How to make new blood vessels for patients who need them? Researchers at the University of Indiana University School of Medicine have developed a new therapy for illnesses such as peripheral artery disease. Diseases such a peripheral artery disease can lead to skin problems, gangrene and sometimes amputation.
Our bodies have the ability to repair blood vessels and creating new ones, because of a cell type called “endothelial colony-forming cells.” Unfortunately, these cells tend to lose their ability to proliferate and form new blood vessels as patients age or develop diseases like peripheral arterial disease, according to Mervin C. Yoder Jr., M.D., who is the Richard and Pauline Klingler Professor of Pediatrics at IU and leader of the research team.
Physicians can prescribe drugs that improve blood flow to patients with peripheral artery disease, but if the blood vessels are reduced in number or function, the benefits from such drugs are minimal. A better treatment might be to introduce “younger,” more effective endothelial colony forming into the affected tissues. In this case, such a treatment would jump-start the creation of new blood vessels. Gathering such cells, however is rather difficult, since endothelial colony-forming cells are somewhat difficult to find in adults, especially in those with peripheral arterial disease. Fortunately, endothelial colony-forming cells are rather numerous in umbilical cord blood.
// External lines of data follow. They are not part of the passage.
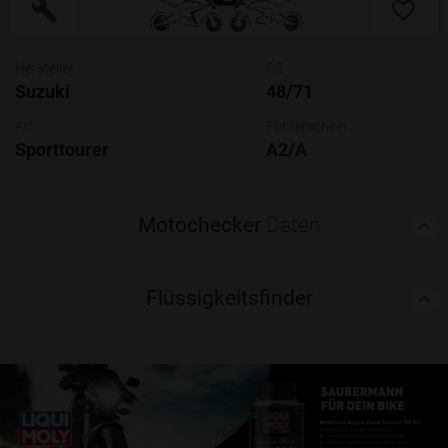
Hersteller
PS
Suzuki
48/71
Art
Führerschein
Sporttourer
A2/A
Motochecker
Daten
Flüssigkeitsfinder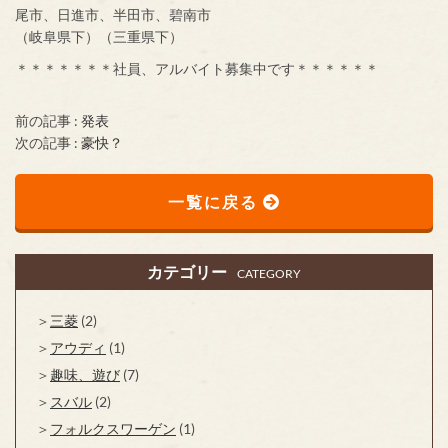
尾市、日進市、半田市、碧南市
（岐阜県下）（三重県下）
＊＊＊＊＊＊＊社員、アルバイト募集中です＊＊＊＊＊＊
前の記事 :
発表
次の記事 :
豪快？
一覧に戻る
カテゴリー
CATEGORY
三菱
(2)
アウディ
(1)
趣味、遊び
(7)
スバル
(2)
フォルクスワーゲン
(1)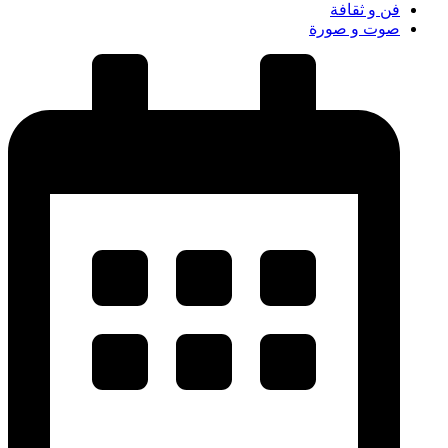
فن و ثقافة
صوت و صورة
Yoder and his colleagues published their work in the journal Nature Biotechnology, and they have reported that they have developed a potential therapy by using patient-specific induced pluripotent stem cells (iPSCs). Induced pluripotent stem cells are pluripotent stem cells that are derived from normal adult cells by means of genetic engineering and cell culture techniques. Once an iPSC line has been derived from a patient, they can potentially be differentiated into any adult cells type, including endothelial colony-forming cells.
In this paper, Yoder and his research team developed a novel methodology to differentiate iPSCs into cells with the characteristics of the endothelial colony-forming cells that are found in umbilical cord blood. These laboratory-generated endothelial colony-forming cells were injected into mice, and they proliferated and generated human blood vessels that nicely restored blood flow to damaged tissues in mouse retinas and limbs
Another problem addressed in this paper was growing endothelial colony-forming cells from umbilical cord in culture so that they can achieve sufficient numbers for therapies. In this paper, Yoder and his team designed a cell culture system that was able to dramatically expand these iPSC-derived endothelial colony-forming cells in culture from one founding cell to 100 million new cells in a little less than three months.
“This is one of the first studies using induced pluripotent stem cells that has [sic] been able to produce new cells in clinically relevant numbers — enough to enable a clinical trial,” Dr. Yoder said. According to Yoder, the next steps will be to reach solidify an agreement with a facility approved to produce cells for use in human testing. Additionally, Yoder would like to treat more than just peripheral artery disease, since he and his colleagues are evaluating the potential uses of these cells to treat diseases of the eye and lungs that involve blood flow problems.